Israel’s fresh water shortage has been aggrivated by a long term drought that has been ongoing for more than 5 years. This has resulted in the country’s main land based water source, Lake Kinneret, being so depleted that “islands ” of dry land are now appearing in it. Geora Shaham, Manager of the Israel Water Authority, told Channel 12 that he fears that soon there will not be enough drinking water for many parts of the country, especially the northen areas. “Except for what we get from the sea (via desalination) there is simply not enough water available in many locations for agriculture and for drinking.”
The current situation in Israel is being compared with locations like Cyprus and Capetown South Africa, where fresh water is being strictly rationed and water taps are virtually dry most of the time.

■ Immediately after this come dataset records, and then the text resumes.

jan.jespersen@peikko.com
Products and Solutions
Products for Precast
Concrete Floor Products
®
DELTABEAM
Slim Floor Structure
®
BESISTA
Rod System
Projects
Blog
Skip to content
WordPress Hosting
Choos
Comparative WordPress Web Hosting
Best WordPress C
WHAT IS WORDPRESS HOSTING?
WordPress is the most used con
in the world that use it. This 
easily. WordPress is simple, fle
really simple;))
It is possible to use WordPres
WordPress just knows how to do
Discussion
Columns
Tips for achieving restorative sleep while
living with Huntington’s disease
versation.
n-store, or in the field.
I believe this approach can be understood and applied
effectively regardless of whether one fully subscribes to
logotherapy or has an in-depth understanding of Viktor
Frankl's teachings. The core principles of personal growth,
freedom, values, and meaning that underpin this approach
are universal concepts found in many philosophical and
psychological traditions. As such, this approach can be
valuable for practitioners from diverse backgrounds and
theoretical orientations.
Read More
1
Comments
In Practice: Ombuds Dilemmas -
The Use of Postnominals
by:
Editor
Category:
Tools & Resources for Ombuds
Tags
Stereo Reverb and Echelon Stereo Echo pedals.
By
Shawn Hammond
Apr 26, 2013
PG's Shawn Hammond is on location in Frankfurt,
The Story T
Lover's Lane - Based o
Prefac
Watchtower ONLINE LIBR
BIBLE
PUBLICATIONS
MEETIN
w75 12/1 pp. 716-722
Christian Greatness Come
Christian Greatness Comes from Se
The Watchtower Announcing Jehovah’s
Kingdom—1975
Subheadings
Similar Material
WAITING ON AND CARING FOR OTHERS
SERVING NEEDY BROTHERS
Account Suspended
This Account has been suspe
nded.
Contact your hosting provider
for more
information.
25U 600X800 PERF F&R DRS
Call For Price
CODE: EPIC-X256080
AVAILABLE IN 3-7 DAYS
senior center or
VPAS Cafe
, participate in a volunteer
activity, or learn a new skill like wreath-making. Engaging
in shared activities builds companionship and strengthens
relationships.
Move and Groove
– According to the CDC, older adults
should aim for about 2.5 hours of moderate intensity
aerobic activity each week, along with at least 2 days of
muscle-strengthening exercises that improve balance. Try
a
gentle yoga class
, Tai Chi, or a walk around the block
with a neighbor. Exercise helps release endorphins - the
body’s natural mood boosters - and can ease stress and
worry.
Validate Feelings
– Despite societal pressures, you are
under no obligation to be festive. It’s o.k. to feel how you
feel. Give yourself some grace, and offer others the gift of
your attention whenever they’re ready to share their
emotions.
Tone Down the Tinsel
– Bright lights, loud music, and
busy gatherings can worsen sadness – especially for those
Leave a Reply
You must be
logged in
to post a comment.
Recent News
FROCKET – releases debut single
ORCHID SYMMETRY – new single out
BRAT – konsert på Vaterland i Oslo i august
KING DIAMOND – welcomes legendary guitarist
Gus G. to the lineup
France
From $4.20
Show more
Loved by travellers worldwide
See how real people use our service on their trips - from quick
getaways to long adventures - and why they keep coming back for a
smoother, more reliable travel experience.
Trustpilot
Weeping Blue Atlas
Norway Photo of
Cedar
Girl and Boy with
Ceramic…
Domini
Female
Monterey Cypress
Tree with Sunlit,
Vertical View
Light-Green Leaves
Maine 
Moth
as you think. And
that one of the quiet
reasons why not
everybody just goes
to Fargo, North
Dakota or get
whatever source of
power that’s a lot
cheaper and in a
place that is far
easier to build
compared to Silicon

Government authorities are saying that the next major war may well be fought over water supplies.
Israel assisted nearby Cyprus to construct desalination plants after the island country began to experience critical fresh water shortages nearly a decade ago. Despite this, Cyprus is still in the midst of a very critical fresh water shortage with people living there barely getting any fresh tap water and having to rely on chemical products for washing and cleaning. Neighboring Jordan is also in the midst of a critical water crises; with fresh water being supplied only for an hour or two daily.
Desalination is a very expensive method of getting fresh water; especially from an energy comsumption basis, says desalination head Hila Gil. “We have to make sure the desalination plants are running properly, as they are now our main source of fresh water” she says. Besides Israel, many other countries are heavily dependent on desalination to get needed fresh water. This situation is bound to increase signifially in the years to come.